The truth is that I don’t know if we are realists or idealists.
We are often apathetic because we are frustrated by not having a purpose in life or we are incapable of having goals. Sometimes I wish I could be a little more idealistic like others. I hate not having motivation or something I like. We are idealists because we think we are for something more?
Or are we realistic and see things as they are and want to change that? Wouldn’t that be being idealistic too? I saw a comment that said that we are apathetic because we are realistic, I think it is the opposite. We are idealists without realizing it and they make us unhappy, we feel empty, we want to be full and we drown in a glass of water. I feel that instead of trying not to be mediocre we should just live life without so many worries….
The truth is, I don’t even know why I speak in plural, I think I talk more about myself than about others, of course.
But I hope this helps someone.

Riri

03/31/2022

I used to be someone who worried and tried hard to learn, do homework, and study for tests to get good grades, and I would get very angry and frustrated if I didn’t succeed. Now, it seems like I don’t feel anything, I don’t know, I don’t care, and I consciously know that this is wrong, but no matter how much I tell myself that I should try harder and worry more, my mind doesn’t care, this in a state of “tranquility” that honestly, I don’t like very much, that is, I am not ignorant nor a person who is worth everything in the sense that I will let everything pass. I’m aware that I have to look forward to things and all that, but no, my mind has simply turned off the worry and desire switch, and now I’m like this. And don’t tell me it’s puberty or hormonal changes, because then it means that at least in my classroom, I’m the only one going through that, because my other classmates aren’t like that.

Sun

06/12/2021

I don’t know what’s wrong with me, nothing really matters to me, I do things just for the sake of doing them, I don’t find a final meaning to anything.
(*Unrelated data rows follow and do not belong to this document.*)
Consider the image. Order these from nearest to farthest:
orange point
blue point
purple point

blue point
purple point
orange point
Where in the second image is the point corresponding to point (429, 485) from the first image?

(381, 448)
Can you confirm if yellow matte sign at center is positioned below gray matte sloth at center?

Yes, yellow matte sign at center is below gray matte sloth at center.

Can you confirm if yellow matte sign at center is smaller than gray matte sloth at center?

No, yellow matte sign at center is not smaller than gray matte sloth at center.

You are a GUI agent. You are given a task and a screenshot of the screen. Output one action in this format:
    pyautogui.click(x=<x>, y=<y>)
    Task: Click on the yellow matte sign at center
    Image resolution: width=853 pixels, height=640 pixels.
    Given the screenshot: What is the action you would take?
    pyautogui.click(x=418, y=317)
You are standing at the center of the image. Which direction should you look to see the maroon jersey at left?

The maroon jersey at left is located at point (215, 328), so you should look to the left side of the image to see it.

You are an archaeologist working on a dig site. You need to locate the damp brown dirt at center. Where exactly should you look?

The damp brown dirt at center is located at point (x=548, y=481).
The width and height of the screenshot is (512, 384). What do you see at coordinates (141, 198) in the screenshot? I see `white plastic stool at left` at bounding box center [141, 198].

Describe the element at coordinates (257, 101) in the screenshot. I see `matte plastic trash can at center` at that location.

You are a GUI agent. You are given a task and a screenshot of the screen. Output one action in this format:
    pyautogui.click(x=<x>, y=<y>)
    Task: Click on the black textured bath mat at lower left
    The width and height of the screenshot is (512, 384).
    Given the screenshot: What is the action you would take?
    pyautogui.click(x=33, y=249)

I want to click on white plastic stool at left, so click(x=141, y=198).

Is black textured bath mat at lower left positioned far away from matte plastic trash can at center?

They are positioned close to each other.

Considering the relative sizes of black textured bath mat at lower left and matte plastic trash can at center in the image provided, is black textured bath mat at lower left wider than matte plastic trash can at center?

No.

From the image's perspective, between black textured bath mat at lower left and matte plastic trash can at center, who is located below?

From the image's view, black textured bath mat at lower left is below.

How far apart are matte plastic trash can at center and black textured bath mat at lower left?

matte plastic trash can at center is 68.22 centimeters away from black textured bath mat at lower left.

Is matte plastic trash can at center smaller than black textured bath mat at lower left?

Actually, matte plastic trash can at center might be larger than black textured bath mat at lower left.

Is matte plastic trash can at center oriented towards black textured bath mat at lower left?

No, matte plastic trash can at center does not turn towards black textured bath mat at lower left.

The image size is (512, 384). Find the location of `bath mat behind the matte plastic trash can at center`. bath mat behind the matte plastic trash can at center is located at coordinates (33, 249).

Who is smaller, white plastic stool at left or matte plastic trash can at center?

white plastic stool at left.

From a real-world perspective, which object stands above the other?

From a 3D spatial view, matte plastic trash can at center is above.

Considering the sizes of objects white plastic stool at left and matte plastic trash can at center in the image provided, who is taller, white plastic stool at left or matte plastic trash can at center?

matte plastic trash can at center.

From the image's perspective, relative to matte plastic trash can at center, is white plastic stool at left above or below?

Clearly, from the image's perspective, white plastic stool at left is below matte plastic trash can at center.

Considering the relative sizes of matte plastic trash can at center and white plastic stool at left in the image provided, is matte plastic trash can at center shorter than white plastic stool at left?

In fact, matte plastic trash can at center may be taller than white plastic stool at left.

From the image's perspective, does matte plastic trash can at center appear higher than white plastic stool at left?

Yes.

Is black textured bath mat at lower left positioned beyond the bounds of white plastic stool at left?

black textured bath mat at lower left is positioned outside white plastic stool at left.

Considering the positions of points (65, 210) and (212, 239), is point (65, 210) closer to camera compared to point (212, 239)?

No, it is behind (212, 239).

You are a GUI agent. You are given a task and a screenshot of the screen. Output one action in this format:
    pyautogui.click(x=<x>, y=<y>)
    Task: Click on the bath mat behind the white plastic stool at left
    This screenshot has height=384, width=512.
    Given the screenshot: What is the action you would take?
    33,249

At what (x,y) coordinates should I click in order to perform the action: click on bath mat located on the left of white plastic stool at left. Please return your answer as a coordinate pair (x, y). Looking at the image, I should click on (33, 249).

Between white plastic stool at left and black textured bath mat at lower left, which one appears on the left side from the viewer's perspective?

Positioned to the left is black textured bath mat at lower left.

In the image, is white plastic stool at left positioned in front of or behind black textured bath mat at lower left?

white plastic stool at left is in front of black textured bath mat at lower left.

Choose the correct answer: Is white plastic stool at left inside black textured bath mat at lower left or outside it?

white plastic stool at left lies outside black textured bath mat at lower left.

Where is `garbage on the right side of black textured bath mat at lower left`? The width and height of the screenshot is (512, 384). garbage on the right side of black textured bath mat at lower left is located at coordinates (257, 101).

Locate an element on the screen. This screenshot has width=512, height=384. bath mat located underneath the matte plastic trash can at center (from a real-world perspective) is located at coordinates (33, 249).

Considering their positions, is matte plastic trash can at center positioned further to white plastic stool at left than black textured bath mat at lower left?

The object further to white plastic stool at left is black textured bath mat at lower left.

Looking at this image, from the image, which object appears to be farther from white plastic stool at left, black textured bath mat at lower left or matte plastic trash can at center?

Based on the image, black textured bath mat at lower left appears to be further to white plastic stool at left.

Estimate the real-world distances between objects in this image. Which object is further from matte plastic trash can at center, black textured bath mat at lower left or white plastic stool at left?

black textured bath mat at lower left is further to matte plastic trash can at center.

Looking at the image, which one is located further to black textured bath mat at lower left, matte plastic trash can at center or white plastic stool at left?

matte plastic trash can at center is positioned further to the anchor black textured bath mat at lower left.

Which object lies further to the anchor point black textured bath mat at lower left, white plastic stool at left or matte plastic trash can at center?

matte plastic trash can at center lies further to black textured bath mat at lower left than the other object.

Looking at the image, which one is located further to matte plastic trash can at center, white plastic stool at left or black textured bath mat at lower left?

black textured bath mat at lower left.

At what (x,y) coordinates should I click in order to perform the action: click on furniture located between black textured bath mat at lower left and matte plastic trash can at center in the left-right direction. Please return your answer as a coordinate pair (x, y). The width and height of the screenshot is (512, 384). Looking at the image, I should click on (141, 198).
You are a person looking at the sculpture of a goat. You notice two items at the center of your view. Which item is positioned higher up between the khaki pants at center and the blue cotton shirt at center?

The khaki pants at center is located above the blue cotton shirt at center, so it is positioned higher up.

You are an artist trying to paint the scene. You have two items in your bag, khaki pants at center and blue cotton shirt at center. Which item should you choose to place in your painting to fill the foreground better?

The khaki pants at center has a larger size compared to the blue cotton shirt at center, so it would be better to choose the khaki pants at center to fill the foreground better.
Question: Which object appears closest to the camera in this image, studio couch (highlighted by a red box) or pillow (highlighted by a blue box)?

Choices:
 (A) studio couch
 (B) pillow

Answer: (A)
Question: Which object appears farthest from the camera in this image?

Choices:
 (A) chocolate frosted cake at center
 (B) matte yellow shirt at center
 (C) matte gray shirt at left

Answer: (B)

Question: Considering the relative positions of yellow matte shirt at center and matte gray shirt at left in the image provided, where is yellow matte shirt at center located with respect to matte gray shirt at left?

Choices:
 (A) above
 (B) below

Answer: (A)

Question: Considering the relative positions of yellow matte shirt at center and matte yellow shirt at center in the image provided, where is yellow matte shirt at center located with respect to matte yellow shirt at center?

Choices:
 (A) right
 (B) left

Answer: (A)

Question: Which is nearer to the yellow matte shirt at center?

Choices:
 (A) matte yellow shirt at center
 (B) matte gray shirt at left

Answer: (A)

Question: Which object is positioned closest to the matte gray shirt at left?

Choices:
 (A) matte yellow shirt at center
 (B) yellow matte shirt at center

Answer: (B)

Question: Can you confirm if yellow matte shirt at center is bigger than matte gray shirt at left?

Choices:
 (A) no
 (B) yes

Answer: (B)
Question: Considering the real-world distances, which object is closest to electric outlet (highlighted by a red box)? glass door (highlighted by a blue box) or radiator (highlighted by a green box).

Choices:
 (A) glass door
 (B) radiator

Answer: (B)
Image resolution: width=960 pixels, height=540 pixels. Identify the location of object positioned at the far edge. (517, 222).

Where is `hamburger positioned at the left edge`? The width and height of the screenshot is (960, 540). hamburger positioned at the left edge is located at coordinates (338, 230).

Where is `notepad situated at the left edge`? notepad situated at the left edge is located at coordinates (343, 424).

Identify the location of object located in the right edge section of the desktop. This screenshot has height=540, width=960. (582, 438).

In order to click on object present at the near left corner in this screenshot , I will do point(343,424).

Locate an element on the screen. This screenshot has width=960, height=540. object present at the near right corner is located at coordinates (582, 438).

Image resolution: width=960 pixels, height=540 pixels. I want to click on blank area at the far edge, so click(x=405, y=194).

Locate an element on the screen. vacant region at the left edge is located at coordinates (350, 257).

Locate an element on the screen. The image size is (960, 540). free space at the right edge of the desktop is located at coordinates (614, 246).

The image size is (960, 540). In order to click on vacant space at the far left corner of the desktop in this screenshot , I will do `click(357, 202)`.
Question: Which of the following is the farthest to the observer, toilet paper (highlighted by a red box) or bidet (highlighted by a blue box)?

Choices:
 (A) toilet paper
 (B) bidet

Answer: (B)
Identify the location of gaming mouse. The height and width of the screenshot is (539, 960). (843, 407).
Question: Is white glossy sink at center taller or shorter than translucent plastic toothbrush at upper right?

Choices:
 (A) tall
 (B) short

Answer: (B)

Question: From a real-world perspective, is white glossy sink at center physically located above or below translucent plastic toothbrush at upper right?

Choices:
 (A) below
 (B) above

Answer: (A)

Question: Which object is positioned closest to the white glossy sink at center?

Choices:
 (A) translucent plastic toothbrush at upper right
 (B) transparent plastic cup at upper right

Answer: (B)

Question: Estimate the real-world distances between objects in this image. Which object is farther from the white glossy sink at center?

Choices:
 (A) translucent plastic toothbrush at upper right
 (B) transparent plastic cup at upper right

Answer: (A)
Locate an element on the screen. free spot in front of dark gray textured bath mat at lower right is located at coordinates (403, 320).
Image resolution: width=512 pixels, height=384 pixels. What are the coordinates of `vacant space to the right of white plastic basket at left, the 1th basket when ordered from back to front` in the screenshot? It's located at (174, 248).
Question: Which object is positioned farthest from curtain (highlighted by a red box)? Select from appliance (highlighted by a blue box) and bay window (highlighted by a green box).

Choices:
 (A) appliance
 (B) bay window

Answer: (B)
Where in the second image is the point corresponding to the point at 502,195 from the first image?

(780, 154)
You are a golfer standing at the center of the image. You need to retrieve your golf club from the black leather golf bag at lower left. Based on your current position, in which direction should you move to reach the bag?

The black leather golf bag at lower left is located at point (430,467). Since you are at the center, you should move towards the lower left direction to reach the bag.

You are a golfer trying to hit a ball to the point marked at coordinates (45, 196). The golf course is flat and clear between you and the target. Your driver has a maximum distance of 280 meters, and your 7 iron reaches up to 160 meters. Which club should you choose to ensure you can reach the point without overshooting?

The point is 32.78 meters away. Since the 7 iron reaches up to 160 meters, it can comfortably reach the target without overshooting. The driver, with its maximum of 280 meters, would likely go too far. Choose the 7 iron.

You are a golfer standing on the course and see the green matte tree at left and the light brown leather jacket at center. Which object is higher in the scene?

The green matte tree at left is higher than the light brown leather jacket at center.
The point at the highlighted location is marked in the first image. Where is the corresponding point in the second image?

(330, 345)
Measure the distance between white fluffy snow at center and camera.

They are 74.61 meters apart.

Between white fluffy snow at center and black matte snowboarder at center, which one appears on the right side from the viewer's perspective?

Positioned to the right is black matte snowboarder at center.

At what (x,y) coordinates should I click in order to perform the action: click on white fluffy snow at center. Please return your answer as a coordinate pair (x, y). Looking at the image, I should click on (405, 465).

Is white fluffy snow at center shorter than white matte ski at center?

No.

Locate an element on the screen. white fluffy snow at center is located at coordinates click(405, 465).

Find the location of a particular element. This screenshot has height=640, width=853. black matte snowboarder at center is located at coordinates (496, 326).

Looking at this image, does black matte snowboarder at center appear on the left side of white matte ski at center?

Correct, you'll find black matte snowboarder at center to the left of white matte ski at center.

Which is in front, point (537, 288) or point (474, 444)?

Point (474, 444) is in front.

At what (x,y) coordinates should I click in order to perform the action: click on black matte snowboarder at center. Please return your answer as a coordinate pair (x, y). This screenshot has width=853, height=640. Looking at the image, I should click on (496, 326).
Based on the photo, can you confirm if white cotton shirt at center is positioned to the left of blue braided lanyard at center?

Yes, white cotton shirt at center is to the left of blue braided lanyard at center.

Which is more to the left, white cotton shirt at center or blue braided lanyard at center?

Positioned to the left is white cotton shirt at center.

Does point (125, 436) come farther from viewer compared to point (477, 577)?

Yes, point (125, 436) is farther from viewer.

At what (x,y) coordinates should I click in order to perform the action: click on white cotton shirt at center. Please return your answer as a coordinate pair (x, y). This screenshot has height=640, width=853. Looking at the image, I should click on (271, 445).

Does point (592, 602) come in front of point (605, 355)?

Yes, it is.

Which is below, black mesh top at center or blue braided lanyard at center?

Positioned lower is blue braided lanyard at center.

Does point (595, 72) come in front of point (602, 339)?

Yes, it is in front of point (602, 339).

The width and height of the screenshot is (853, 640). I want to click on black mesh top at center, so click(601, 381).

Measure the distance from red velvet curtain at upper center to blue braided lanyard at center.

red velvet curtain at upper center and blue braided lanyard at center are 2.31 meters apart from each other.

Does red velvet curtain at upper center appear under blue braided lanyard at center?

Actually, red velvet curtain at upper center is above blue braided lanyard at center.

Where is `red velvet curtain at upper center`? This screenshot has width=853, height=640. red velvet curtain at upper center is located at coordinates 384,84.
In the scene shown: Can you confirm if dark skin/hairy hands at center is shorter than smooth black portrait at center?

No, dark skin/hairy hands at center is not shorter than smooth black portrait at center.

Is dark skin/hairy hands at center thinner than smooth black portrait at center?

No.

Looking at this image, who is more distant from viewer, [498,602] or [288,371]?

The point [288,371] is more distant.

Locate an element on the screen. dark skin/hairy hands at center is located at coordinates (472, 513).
There are times when I don’t know who I am, and everything seems very far away, alien, as if I were not part of anything, as if I didn’t belong anywhere, I feel that my simple existence is annoying to my surroundings, it makes me uncomfortable to see myself at the same time. reflection because I don’t know myself, and I come to the conclusion that I never did it, I never knew myself, because I was always nothing, nobody

Lorena Gordillo Gomez

10/22/2021

I have felt alone and without wanting anything, everything seems the same to me, everything happened because I got covid and my husband also, I took care of my husband the whole process and I was alone the whole time and later this anguish came to me, what can I do? ?

Anonymous

10/12/2021

I don’t get excited (feel like nothing will happen to me) about the things I always wanted? When I have them I don’t feel anything, basically I don’t get excited like before, I smell the morning or I travel to a place I like and I don’t feel anything (I’m planning on going to a chiropractor because I feel like it’s a breathing problem.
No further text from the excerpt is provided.